*ACTION ITEM*. An exact copy of every entry is what's needed, so please transcribe them all.

*PROVIDED RECORDS*.
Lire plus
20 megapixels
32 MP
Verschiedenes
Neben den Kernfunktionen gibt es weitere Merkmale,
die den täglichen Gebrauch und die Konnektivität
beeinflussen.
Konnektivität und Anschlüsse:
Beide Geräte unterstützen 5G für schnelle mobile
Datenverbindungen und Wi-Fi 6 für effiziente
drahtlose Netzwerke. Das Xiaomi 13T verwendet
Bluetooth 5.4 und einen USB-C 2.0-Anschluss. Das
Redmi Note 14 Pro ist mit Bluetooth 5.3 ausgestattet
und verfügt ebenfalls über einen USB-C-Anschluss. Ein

*SOLUTION*.
Lire plus
20 megapixels
32 MP
Verschiedenes
Neben den Kernfunktionen gibt es weitere Merkmale,
die den täglichen Gebrauch und die Konnektivität
beeinflussen.
Konnektivität und Anschlüsse:
Beide Geräte unterstützen 5G für schnelle mobile
Datenverbindungen und Wi-Fi 6 für effiziente
drahtlose Netzwerke. Das Xiaomi 13T verwendet
Bluetooth 5.4 und einen USB-C 2.0-Anschluss. Das
Redmi Note 14 Pro ist mit Bluetooth 5.3 ausgestattet
und verfügt ebenfalls über einen USB-C-Anschluss. Ein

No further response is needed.